Reproduce the data below word for word, setting aside any picture it holds.
[[ Dataset records open ]]
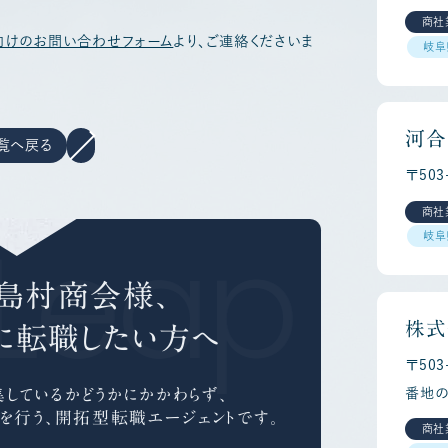
商社
向けのお問い合わせフォーム
より、ご連絡くださいま
岐阜
河合
覧へ戻る
〒503
商社
Leap C
岐阜
島村商会様、
株式
に
転職したい方へ
〒50
しているかどうかにかかわらず、
番地の
を行う、
開拓型転職エージェントです。
商社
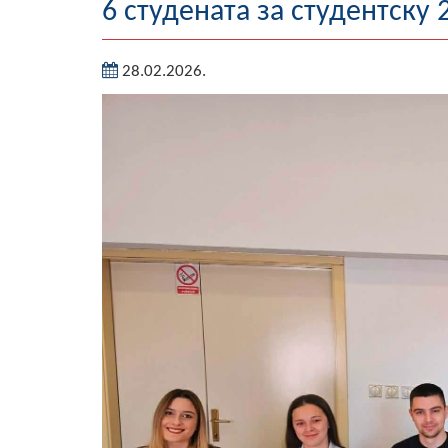
6 студената за студентску
28.02.2026.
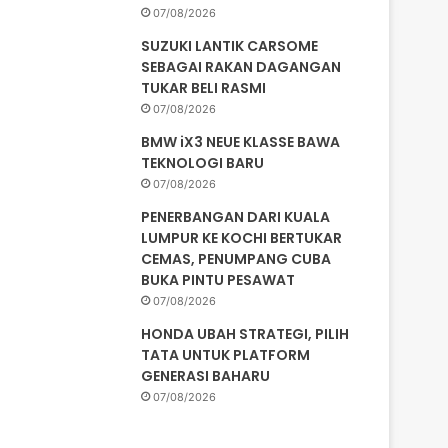
07/08/2026
SUZUKI LANTIK CARSOME
SEBAGAI RAKAN DAGANGAN
TUKAR BELI RASMI
07/08/2026
BMW iX3 NEUE KLASSE BAWA
TEKNOLOGI BARU
07/08/2026
PENERBANGAN DARI KUALA
LUMPUR KE KOCHI BERTUKAR
CEMAS, PENUMPANG CUBA
BUKA PINTU PESAWAT
07/08/2026
HONDA UBAH STRATEGI, PILIH
TATA UNTUK PLATFORM
GENERASI BAHARU
07/08/2026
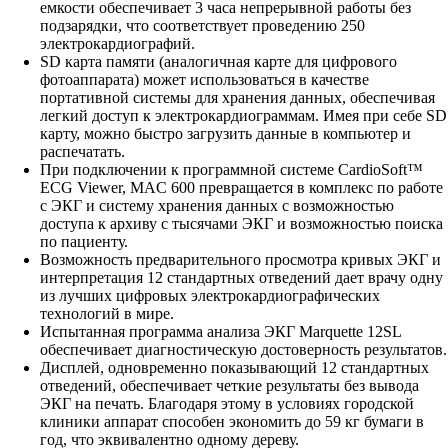
емкости обеспечивает 3 часа непрерывной работы без
подзарядки, что соответствует проведению 250
электрокардиографий.
SD карта памяти (аналогичная карте для цифрового
фотоаппарата) может использоваться в качестве
портативной системы для хранения данных, обеспечивая
легкий доступ к электрокардиограммам. Имея при себе SD
карту, можно быстро загрузить данные в компьютер и
распечатать.
При подключении к программной системе CardioSoft™
ECG Viewer, MAC 600 превращается в комплекс по работе
с ЭКГ и систему хранения данных с возможностью
доступа к архиву с тысячами ЭКГ и возможностью поиска
по пациенту.
Возможность предварительного просмотра кривых ЭКГ и
интерпретация 12 стандартных отведений дает врачу одну
из лучших цифровых электрокардиографических
технологий в мире.
Испытанная программа анализа ЭКГ Marquette 12SL
обеспечивает диагностическую достоверность результатов.
Дисплей, одновременно показывающий 12 стандартных
отведений, обеспечивает четкие результаты без вывода
ЭКГ на печать. Благодаря этому в условиях городской
клиники аппарат способен экономить до 59 кг бумаги в
год, что эквивалентно одному дереву.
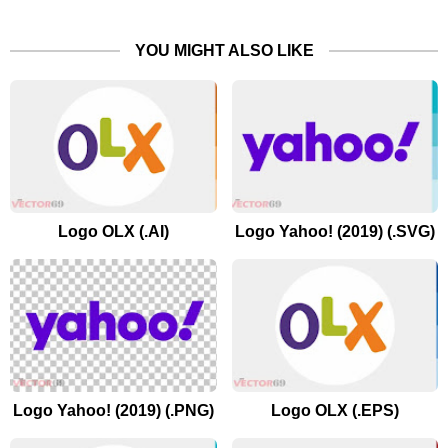
YOU MIGHT ALSO LIKE
Logo OLX (.AI)
Logo Yahoo! (2019) (.SVG)
Logo Yahoo! (2019) (.PNG)
Logo OLX (.EPS)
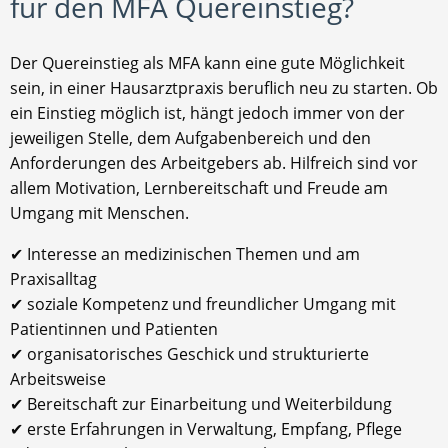
für den MFA Quereinstieg?
Der Quereinstieg als MFA kann eine gute Möglichkeit
sein, in einer Hausarztpraxis beruflich neu zu starten. Ob
ein Einstieg möglich ist, hängt jedoch immer von der
jeweiligen Stelle, dem Aufgabenbereich und den
Anforderungen des Arbeitgebers ab. Hilfreich sind vor
allem Motivation, Lernbereitschaft und Freude am
Umgang mit Menschen.
✔ Interesse an medizinischen Themen und am
Praxisalltag
✔ soziale Kompetenz und freundlicher Umgang mit
Patientinnen und Patienten
✔ organisatorisches Geschick und strukturierte
Arbeitsweise
✔ Bereitschaft zur Einarbeitung und Weiterbildung
✔ erste Erfahrungen in Verwaltung, Empfang, Pflege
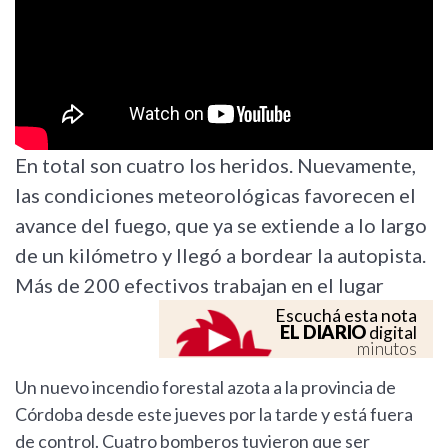
En total son cuatro los heridos. Nuevamente,
las condiciones meteorológicas favorecen el
avance del fuego, que ya se extiende a lo largo
de un kilómetro y llegó a bordear la autopista.
Más de 200 efectivos trabajan en el lugar
Escuchá esta nota
EL DIARIO
digital
minutos
Un nuevo incendio forestal azota a la provincia de
Córdoba desde este jueves por la tarde y está fuera
de control. Cuatro bomberos tuvieron que ser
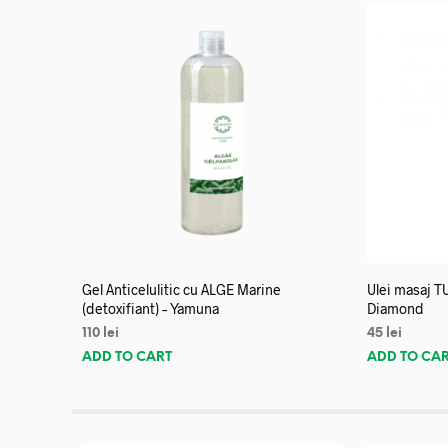
Gel Anticelulitic cu ALGE Marine
Ulei masaj T
(detoxifiant) – Yamuna
Diamond
110
lei
45
lei
ADD TO CART
ADD TO CA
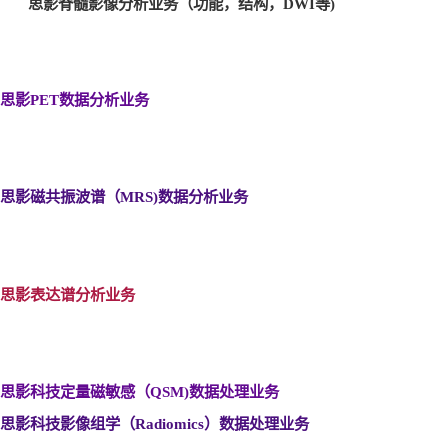
思影脊髓影像分析业务（功能，结构，DWI
等)
思影PET
数据分析业务
思影磁共振波谱（MRS)
数据分析业务
思影表达谱分析业务
思影科技定量磁敏感（QSM)
数据处理业务
思影科技影像组学（Radiomics
）数据处理业务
[[ Dataset records closed ]]
### Response
商社
向けのお問い合わせフォーム
より、ご連絡くださいま
岐阜
河合
覧へ戻る
〒503
商社
Leap C
岐阜
島村商会様、
株式
に
転職したい方へ
〒50
しているかどうかにかかわらず、
番地の
を行う、
開拓型転職エージェントです。
商社
6 студената за студентску
28.02.2026.
07/08/2026
SUZUKI LANTIK CARSOME
SEBAGAI RAKAN DAGANGAN
TUKAR BELI RASMI
07/08/2026
BMW iX3 NEUE KLASSE BAWA
TEKNOLOGI BARU
07/08/2026
PENERBANGAN DARI KUALA
LUMPUR KE KOCHI BERTUKAR
CEMAS, PENUMPANG CUBA
BUKA PINTU PESAWAT
07/08/2026
HONDA UBAH STRATEGI, PILIH
TATA UNTUK PLATFORM
GENERASI BAHARU
07/08/2026
емкости обеспечивает 3 часа непрерывной работы без
подзарядки, что соответствует проведению 250
электрокардиографий.
SD карта памяти (аналогичная карте для цифрового
фотоаппарата) может использоваться в качестве
портативной системы для хранения данных, обеспечивая
легкий доступ к электрокардиограммам. Имея при себе SD
карту, можно быстро загрузить данные в компьютер и
распечатать.
При подключении к программной системе CardioSoft™
ECG Viewer, MAC 600 превращается в комплекс по работе
с ЭКГ и систему хранения данных с возможностью
доступа к архиву с тысячами ЭКГ и возможностью поиска
по пациенту.
Возможность предварительного просмотра кривых ЭКГ и
интерпретация 12 стандартных отведений дает врачу одну
из лучших цифровых электрокардиографических
технологий в мире.
Испытанная программа анализа ЭКГ Marquette 12SL
обеспечивает диагностическую достоверность результатов.
Дисплей, одновременно показывающий 12 стандартных
отведений, обеспечивает четкие результаты без вывода
ЭКГ на печать. Благодаря этому в условиях городской
клиники аппарат способен экономить до 59 кг бумаги в
год, что эквивалентно одному дереву.
YOU MIGHT ALSO LIKE
Logo OLX (.AI)
Logo Yahoo! (2019) (.SVG)
Logo Yahoo! (2019) (.PNG)
Logo OLX (.EPS)
für den MFA Quereinstieg?
Der Quereinstieg als MFA kann eine gute Möglichkeit
sein, in einer Hausarztpraxis beruflich neu zu starten. Ob
ein Einstieg möglich ist, hängt jedoch immer von der
jeweiligen Stelle, dem Aufgabenbereich und den
Anforderungen des Arbeitgebers ab. Hilfreich sind vor
allem Motivation, Lernbereitschaft und Freude am
Umgang mit Menschen.
✔ Interesse an medizinischen Themen und am
Praxisalltag
✔ soziale Kompetenz und freundlicher Umgang mit
Patientinnen und Patienten
✔ organisatorisches Geschick und strukturierte
Arbeitsweise
✔ Bereitschaft zur Einarbeitung und Weiterbildung
✔ erste Erfahrungen in Verwaltung, Empfang, Pflege
En total son cuatro los heridos. Nuevamente,
las condiciones meteorológicas favorecen el
avance del fuego, que ya se extiende a lo largo
de un kilómetro y llegó a bordear la autopista.
Más de 200 efectivos trabajan en el lugar
Escuchá esta nota
EL DIARIO
digital
minutos
Un nuevo incendio forestal azota a la provincia de
Córdoba desde este jueves por la tarde y está fuera
de control. Cuatro bomberos tuvieron que ser
Gel Anticelulitic cu ALGE Marine
Ulei masaj T
(detoxifiant) – Yamuna
Diamond
110
lei
45
lei
ADD TO CART
ADD TO CA
思影脊髓影像分析业务（功能，结构，DWI
等)
思影PET
数据分析业务
思影磁共振波谱（MRS)
数据分析业务
思影表达谱分析业务
思影科技定量磁敏感（QSM)
数据处理业务
思影科技影像组学（Radiomics
）数据处理业务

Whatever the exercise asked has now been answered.